Pulmonary Embolism and Pulmonary Hypertension

It is important to assess the right ventricle of the heart of PH patients

A recent reader of PulmonaryHypertensionRN.com wrote in with an excellent question that I suspect is on many patients minds.  Pulmonary embolism (a blood clot in your lung) is a very common medical problem.  Occasionally this can lead to pulmonary hypertension in a few percent of patients.  The larger the blood clot the greater the likelihood that if you had an echocardiogram shortly after the event you would have signs of mild pulmonary hypertension.  What is the appropriate management and follow up?

Blood Thinners for Pulmonary Embolism

The majority of patients with pulmonary embolism can be managed with blood thinners such as Heparin, Lovenox, Xarelto, Eliquis or Warfarin.  Over time, blood thinners prevent further blood clots and allow your body to dissolve the existing blood clot.  More than 95% of patients will do very well with blood thinners and their symptoms should resolve within a few weeks to a couple of months.  By three months, the majority of patients have had maximal resolution of their blood clots.

The duration of anticoagulation (use of blood thinners) depends on the circumstances surrounding your blood clot. Was it provoked? Or was it unprovoked by external circumstances such as surgery, trauma or hospitalization?

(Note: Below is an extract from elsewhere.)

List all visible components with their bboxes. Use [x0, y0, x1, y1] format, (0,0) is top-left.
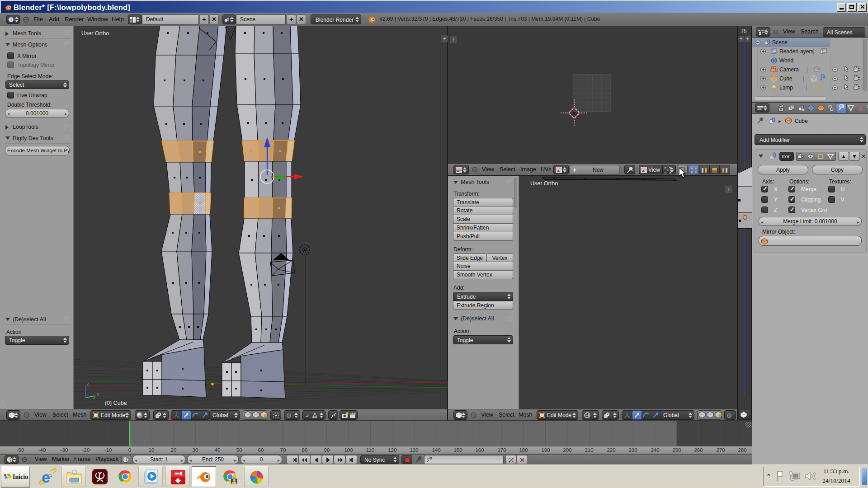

In patients that had evidence of elevated pulmonary artery pressure by echocardiography, we would favor repeating an echo about 3 months after the initial event.  This time interval allows your body to dissolve the blood clot with help from blood thinners.  If you have ongoing evidence of pulmonary hypertension at the three-month mark, you should see a specialist with expertise in the evaluation and management of pulmonary hypertension.  If your echocardiogram is reassuring, no further testing is required.